▶ **Action item**: Please return all lines of the data below containing the string "that".

▶ **Dataset records**:
- Opening Delimiter -

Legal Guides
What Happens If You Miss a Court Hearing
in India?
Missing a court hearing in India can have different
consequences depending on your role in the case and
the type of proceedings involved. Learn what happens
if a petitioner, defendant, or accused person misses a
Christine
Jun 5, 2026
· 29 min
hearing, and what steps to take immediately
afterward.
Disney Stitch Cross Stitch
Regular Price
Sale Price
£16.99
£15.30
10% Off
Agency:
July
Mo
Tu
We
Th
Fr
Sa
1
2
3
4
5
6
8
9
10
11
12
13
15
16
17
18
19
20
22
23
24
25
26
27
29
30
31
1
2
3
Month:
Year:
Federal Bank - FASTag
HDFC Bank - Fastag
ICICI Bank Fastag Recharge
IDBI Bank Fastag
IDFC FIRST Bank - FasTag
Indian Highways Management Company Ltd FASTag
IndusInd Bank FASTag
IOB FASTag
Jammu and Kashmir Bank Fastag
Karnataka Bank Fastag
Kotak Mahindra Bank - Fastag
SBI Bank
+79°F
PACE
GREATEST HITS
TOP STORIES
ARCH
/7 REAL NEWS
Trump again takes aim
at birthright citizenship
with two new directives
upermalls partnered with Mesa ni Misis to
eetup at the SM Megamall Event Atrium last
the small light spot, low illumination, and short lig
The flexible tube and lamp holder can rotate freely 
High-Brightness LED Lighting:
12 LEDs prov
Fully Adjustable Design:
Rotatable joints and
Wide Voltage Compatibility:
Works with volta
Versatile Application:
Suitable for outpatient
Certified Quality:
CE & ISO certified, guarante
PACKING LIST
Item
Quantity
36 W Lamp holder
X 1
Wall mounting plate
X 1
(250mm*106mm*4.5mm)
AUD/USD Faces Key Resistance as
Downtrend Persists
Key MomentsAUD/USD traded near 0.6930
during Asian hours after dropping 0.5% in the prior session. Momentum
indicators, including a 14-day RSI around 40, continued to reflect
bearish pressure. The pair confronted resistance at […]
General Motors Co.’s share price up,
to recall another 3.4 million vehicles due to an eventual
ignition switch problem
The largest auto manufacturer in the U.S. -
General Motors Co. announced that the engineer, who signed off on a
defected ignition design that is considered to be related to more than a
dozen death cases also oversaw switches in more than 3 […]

- Closing Delimiter -
- Opening Delimiter -

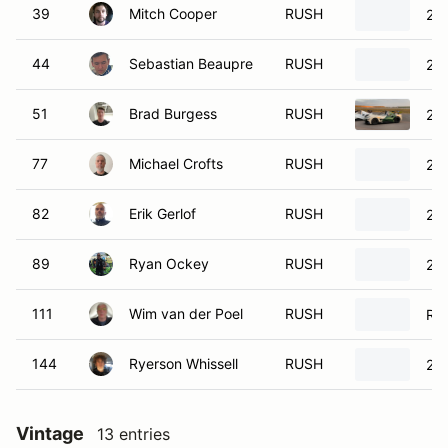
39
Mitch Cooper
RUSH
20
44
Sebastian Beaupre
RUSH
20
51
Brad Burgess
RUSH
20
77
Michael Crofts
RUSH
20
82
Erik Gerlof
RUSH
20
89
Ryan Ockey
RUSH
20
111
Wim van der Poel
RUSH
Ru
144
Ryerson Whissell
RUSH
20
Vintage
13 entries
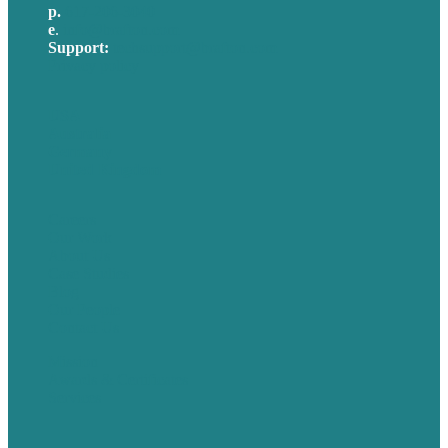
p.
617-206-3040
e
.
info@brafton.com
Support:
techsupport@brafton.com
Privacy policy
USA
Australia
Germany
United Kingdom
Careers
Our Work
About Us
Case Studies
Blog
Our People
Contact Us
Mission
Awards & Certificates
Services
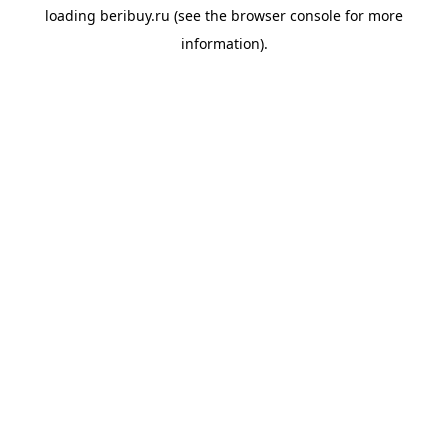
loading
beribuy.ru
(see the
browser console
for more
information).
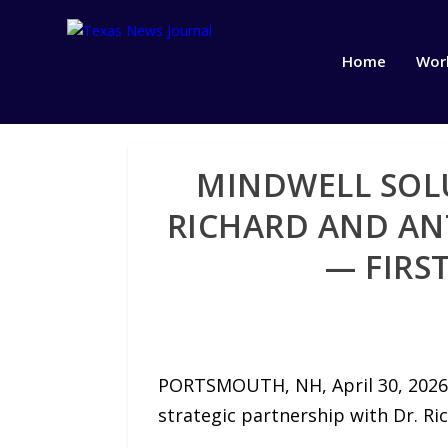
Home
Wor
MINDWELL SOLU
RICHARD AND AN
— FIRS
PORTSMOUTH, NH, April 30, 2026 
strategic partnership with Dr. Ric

- Closing Delimiter -

▶ **Solution**:
General Motors Co. announced that the engineer, who signed off on a
defected ignition design that is considered to be related to more than a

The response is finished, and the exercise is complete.